Input material.
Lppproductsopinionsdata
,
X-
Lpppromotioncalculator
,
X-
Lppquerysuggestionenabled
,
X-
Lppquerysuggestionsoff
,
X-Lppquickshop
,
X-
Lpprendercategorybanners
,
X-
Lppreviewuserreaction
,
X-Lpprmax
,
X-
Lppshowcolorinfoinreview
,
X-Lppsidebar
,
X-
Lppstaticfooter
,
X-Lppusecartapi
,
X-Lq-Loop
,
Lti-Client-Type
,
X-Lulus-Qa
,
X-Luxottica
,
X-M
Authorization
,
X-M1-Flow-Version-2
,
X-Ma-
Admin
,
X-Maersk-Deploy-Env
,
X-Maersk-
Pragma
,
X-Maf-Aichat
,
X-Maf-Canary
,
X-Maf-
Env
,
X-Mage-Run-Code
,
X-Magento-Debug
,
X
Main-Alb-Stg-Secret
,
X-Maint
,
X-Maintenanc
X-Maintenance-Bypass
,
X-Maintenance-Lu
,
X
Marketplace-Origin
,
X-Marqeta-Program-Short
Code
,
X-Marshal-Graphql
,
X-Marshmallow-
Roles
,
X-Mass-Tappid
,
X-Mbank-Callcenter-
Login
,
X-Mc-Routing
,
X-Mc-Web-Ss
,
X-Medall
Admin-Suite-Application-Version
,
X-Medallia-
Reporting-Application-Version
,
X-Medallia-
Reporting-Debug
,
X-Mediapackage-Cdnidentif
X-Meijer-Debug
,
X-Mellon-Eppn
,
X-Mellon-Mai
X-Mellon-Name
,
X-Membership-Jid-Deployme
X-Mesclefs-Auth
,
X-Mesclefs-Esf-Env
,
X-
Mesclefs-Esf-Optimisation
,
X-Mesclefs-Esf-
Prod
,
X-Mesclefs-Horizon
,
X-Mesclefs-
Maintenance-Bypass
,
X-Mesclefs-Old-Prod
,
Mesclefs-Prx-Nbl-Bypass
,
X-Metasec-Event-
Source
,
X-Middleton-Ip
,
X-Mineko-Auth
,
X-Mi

==

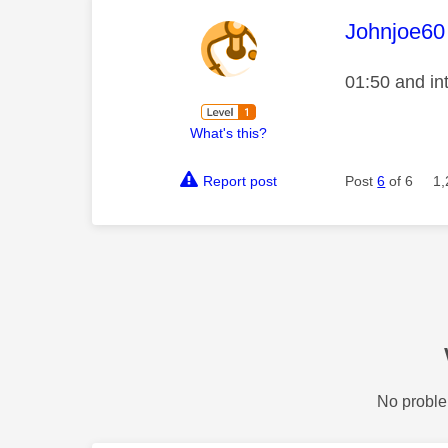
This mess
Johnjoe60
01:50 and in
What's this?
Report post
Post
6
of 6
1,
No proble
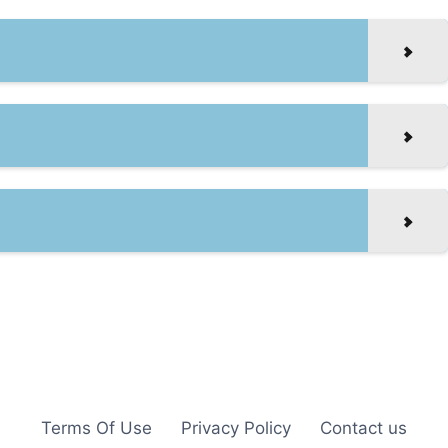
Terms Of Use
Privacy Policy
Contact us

Work order. Filter the records above for the string "Mellon" and copy each matching line.

Solution for this exercise.
X-Mellon-Eppn
X-Mellon-Mai
X-Mellon-Name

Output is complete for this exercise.